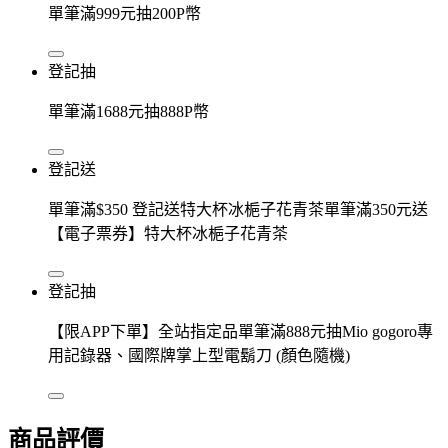
單筆滿999元抽200P幣
登記抽
單筆滿1688元抽888P幣
登記送
單筆滿$350 登記送特大杯冰梔子花青茶單筆滿350元送
【電子票券】特大杯冰梔子花青茶
登記抽
【限APP下單】全站指定品單筆滿888元抽Mio gogoro專
用記錄器、國際牌掌上型電鬍刀 (顏色隨機)
商品評價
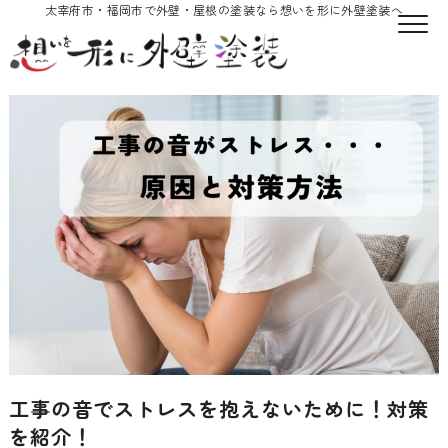
太宰府市・福岡市で外壁・屋根の塗装なら想いを形に外壁塗装へ
工事の音でストレスを抱えないために！対策
を紹介！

━━━━━━━━━━━━━━━━

### [Goal of the exercise]
Once the line holding "單筆滿1688元抽888P幣" is found, copy it and each later line exactly through the end of the data, leaving out the pictures.

### [Task result]
單筆滿1688元抽888P幣
登記送
單筆滿$350 登記送特大杯冰梔子花青茶單筆滿350元送
【電子票券】特大杯冰梔子花青茶
登記抽
【限APP下單】全站指定品單筆滿888元抽Mio gogoro專
用記錄器、國際牌掌上型電鬍刀 (顏色隨機)
商品評價
太宰府市・福岡市で外壁・屋根の塗装なら想いを形に外壁塗装へ
工事の音でストレスを抱えないために！対策
を紹介！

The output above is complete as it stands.